> _EXERCISE GOAL_: Before copying the entries, remove the pictures; everything else stays exactly as it is.

> _DATA RECORDS_:
□ □ □ □ □ □ □
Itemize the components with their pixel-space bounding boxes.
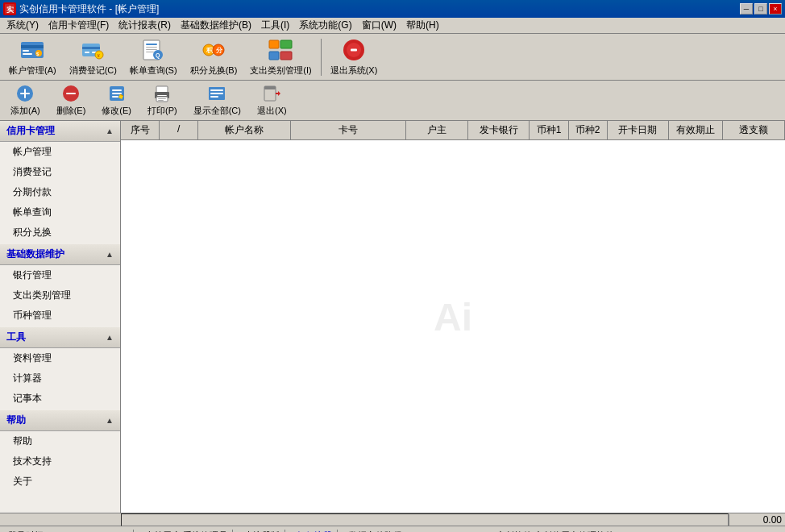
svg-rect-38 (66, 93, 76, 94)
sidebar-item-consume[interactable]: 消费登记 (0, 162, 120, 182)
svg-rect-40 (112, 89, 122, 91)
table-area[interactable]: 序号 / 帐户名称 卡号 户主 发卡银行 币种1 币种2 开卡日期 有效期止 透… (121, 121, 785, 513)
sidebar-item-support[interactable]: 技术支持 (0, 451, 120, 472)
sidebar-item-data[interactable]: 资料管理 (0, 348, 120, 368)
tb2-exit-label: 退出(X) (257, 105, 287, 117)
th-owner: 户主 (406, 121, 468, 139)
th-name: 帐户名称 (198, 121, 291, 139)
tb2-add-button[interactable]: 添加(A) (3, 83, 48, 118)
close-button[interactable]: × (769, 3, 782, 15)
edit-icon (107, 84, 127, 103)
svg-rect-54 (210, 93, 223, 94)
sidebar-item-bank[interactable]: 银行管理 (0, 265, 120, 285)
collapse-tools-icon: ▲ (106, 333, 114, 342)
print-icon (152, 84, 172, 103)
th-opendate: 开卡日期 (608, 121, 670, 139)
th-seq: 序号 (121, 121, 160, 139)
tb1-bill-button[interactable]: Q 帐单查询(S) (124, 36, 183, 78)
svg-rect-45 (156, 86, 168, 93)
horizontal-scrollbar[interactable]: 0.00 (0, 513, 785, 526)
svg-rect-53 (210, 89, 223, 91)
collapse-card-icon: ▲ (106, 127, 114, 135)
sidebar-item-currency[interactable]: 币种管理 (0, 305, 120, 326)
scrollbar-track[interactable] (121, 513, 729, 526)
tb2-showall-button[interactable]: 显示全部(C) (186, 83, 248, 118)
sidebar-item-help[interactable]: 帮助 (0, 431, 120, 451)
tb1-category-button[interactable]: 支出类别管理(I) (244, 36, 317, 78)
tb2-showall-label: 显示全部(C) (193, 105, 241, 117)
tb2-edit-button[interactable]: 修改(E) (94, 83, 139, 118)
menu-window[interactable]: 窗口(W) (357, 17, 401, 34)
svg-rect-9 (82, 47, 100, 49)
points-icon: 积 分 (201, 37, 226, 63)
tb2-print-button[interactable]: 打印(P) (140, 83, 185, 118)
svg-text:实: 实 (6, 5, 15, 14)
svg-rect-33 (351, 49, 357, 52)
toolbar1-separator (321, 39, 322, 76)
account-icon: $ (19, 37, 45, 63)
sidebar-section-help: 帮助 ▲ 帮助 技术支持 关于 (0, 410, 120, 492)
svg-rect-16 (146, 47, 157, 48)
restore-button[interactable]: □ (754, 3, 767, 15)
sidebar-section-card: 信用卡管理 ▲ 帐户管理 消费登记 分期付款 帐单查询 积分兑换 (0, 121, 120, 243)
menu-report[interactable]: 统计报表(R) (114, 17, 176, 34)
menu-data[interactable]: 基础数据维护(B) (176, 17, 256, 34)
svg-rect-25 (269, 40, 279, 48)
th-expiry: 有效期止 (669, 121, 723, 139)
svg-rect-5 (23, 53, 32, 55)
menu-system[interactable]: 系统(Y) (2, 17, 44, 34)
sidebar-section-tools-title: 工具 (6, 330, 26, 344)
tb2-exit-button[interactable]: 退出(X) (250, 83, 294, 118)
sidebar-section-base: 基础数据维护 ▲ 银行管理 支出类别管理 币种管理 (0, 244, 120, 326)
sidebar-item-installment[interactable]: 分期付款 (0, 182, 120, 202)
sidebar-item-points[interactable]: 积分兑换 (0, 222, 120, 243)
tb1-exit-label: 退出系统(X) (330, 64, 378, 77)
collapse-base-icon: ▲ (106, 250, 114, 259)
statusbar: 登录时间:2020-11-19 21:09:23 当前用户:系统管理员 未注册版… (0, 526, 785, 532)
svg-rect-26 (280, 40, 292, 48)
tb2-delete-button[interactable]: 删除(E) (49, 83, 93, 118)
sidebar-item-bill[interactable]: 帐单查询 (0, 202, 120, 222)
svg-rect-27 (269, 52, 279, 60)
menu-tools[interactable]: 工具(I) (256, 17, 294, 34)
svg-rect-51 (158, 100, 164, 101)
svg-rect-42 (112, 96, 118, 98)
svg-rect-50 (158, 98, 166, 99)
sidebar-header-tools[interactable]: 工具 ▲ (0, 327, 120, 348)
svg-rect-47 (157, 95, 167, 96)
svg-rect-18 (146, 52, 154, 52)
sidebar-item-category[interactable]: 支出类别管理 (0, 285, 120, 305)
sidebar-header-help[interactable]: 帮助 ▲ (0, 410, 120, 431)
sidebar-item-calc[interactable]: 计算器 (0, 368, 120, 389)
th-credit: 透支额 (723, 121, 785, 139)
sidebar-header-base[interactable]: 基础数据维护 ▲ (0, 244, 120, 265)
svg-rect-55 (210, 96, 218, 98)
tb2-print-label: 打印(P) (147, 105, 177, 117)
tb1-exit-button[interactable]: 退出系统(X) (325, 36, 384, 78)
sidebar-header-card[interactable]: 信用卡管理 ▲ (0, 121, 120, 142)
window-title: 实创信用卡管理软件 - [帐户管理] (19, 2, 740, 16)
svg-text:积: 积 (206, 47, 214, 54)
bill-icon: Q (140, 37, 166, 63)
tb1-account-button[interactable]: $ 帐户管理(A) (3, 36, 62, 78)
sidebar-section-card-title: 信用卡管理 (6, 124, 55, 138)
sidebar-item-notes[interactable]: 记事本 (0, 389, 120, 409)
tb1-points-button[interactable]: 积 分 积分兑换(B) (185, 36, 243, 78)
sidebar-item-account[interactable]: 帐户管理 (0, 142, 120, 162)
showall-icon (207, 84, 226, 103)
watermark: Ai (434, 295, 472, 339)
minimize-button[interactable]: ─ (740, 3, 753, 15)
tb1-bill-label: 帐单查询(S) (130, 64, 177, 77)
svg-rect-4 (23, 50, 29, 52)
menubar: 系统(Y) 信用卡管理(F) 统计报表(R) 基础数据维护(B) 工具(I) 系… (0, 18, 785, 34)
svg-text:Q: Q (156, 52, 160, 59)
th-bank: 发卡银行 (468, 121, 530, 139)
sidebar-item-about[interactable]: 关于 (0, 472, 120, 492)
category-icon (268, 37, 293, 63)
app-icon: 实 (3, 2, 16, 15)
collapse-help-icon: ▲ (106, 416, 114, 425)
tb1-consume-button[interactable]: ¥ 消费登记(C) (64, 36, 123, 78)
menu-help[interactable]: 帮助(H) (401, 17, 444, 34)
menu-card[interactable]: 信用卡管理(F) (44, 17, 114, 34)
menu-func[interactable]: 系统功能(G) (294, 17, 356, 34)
□ □ □ □ □ □ □
> _ANSWER SPACE_:
Itemize the components with their pixel-space bounding boxes.
svg-rect-38 (66, 93, 76, 94)
sidebar-item-consume[interactable]: 消费登记 (0, 162, 120, 182)
svg-rect-40 (112, 89, 122, 91)
table-area[interactable]: 序号 / 帐户名称 卡号 户主 发卡银行 币种1 币种2 开卡日期 有效期止 透… (121, 121, 785, 513)
sidebar-item-support[interactable]: 技术支持 (0, 451, 120, 472)
sidebar-item-data[interactable]: 资料管理 (0, 348, 120, 368)
tb2-exit-label: 退出(X) (257, 105, 287, 117)
th-owner: 户主 (406, 121, 468, 139)
th-name: 帐户名称 (198, 121, 291, 139)
tb2-add-button[interactable]: 添加(A) (3, 83, 48, 118)
close-button[interactable]: × (769, 3, 782, 15)
edit-icon (107, 84, 127, 103)
svg-rect-54 (210, 93, 223, 94)
sidebar-item-bank[interactable]: 银行管理 (0, 265, 120, 285)
collapse-tools-icon: ▲ (106, 333, 114, 342)
print-icon (152, 84, 172, 103)
th-opendate: 开卡日期 (608, 121, 670, 139)
th-seq: 序号 (121, 121, 160, 139)
tb1-bill-button[interactable]: Q 帐单查询(S) (124, 36, 183, 78)
svg-rect-45 (156, 86, 168, 93)
horizontal-scrollbar[interactable]: 0.00 (0, 513, 785, 526)
svg-rect-53 (210, 89, 223, 91)
collapse-card-icon: ▲ (106, 127, 114, 135)
sidebar-item-currency[interactable]: 币种管理 (0, 305, 120, 326)
scrollbar-track[interactable] (121, 513, 729, 526)
tb2-showall-button[interactable]: 显示全部(C) (186, 83, 248, 118)
sidebar-item-help[interactable]: 帮助 (0, 431, 120, 451)
tb1-category-button[interactable]: 支出类别管理(I) (244, 36, 317, 78)
tb2-showall-label: 显示全部(C) (193, 105, 241, 117)
tb2-edit-button[interactable]: 修改(E) (94, 83, 139, 118)
menu-window[interactable]: 窗口(W) (357, 17, 401, 34)
svg-rect-9 (82, 47, 100, 49)
points-icon: 积 分 (201, 37, 226, 63)
tb2-print-button[interactable]: 打印(P) (140, 83, 185, 118)
svg-text:实: 实 (6, 5, 15, 14)
svg-rect-33 (351, 49, 357, 52)
toolbar1-separator (321, 39, 322, 76)
account-icon: $ (19, 37, 45, 63)
sidebar-section-help: 帮助 ▲ 帮助 技术支持 关于 (0, 410, 120, 492)
svg-rect-16 (146, 47, 157, 48)
restore-button[interactable]: □ (754, 3, 767, 15)
sidebar-section-card: 信用卡管理 ▲ 帐户管理 消费登记 分期付款 帐单查询 积分兑换 (0, 121, 120, 243)
menu-report[interactable]: 统计报表(R) (114, 17, 176, 34)
menu-data[interactable]: 基础数据维护(B) (176, 17, 256, 34)
svg-rect-25 (269, 40, 279, 48)
th-expiry: 有效期止 (669, 121, 723, 139)
svg-rect-5 (23, 53, 32, 55)
menu-system[interactable]: 系统(Y) (2, 17, 44, 34)
sidebar-section-tools-title: 工具 (6, 330, 26, 344)
tb2-exit-button[interactable]: 退出(X) (250, 83, 294, 118)
sidebar-section-base: 基础数据维护 ▲ 银行管理 支出类别管理 币种管理 (0, 244, 120, 326)
sidebar-item-installment[interactable]: 分期付款 (0, 182, 120, 202)
sidebar-item-points[interactable]: 积分兑换 (0, 222, 120, 243)
tb1-exit-label: 退出系统(X) (330, 64, 378, 77)
collapse-base-icon: ▲ (106, 250, 114, 259)
statusbar: 登录时间:2020-11-19 21:09:23 当前用户:系统管理员 未注册版… (0, 526, 785, 532)
svg-rect-26 (280, 40, 292, 48)
tb2-delete-button[interactable]: 删除(E) (49, 83, 93, 118)
sidebar-item-bill[interactable]: 帐单查询 (0, 202, 120, 222)
svg-rect-27 (269, 52, 279, 60)
menu-tools[interactable]: 工具(I) (256, 17, 294, 34)
svg-rect-51 (158, 100, 164, 101)
svg-rect-42 (112, 96, 118, 98)
svg-rect-50 (158, 98, 166, 99)
sidebar-header-tools[interactable]: 工具 ▲ (0, 327, 120, 348)
svg-rect-47 (157, 95, 167, 96)
svg-rect-18 (146, 52, 154, 52)
sidebar-item-category[interactable]: 支出类别管理 (0, 285, 120, 305)
sidebar-header-help[interactable]: 帮助 ▲ (0, 410, 120, 431)
sidebar-item-calc[interactable]: 计算器 (0, 368, 120, 389)
th-credit: 透支额 (723, 121, 785, 139)
sidebar-header-base[interactable]: 基础数据维护 ▲ (0, 244, 120, 265)
svg-rect-55 (210, 96, 218, 98)
tb2-print-label: 打印(P) (147, 105, 177, 117)
tb1-exit-button[interactable]: 退出系统(X) (325, 36, 384, 78)
sidebar-header-card[interactable]: 信用卡管理 ▲ (0, 121, 120, 142)
window-title: 实创信用卡管理软件 - [帐户管理] (19, 2, 740, 16)
svg-text:积: 积 (206, 47, 214, 54)
bill-icon: Q (140, 37, 166, 63)
tb1-account-button[interactable]: $ 帐户管理(A) (3, 36, 62, 78)
sidebar-section-card-title: 信用卡管理 (6, 124, 55, 138)
sidebar-item-notes[interactable]: 记事本 (0, 389, 120, 409)
tb1-points-button[interactable]: 积 分 积分兑换(B) (185, 36, 243, 78)
sidebar-item-account[interactable]: 帐户管理 (0, 142, 120, 162)
showall-icon (207, 84, 226, 103)
watermark: Ai (434, 295, 472, 339)
minimize-button[interactable]: ─ (740, 3, 753, 15)
tb1-bill-label: 帐单查询(S) (130, 64, 177, 77)
svg-rect-4 (23, 50, 29, 52)
menubar: 系统(Y) 信用卡管理(F) 统计报表(R) 基础数据维护(B) 工具(I) 系… (0, 18, 785, 34)
svg-text:Q: Q (156, 52, 160, 59)
th-bank: 发卡银行 (468, 121, 530, 139)
sidebar-item-about[interactable]: 关于 (0, 472, 120, 492)
category-icon (268, 37, 293, 63)
app-icon: 实 (3, 2, 16, 15)
collapse-help-icon: ▲ (106, 416, 114, 425)
tb1-consume-button[interactable]: ¥ 消费登记(C) (64, 36, 123, 78)
menu-help[interactable]: 帮助(H) (401, 17, 444, 34)
menu-card[interactable]: 信用卡管理(F) (44, 17, 114, 34)
menu-func[interactable]: 系统功能(G) (294, 17, 356, 34)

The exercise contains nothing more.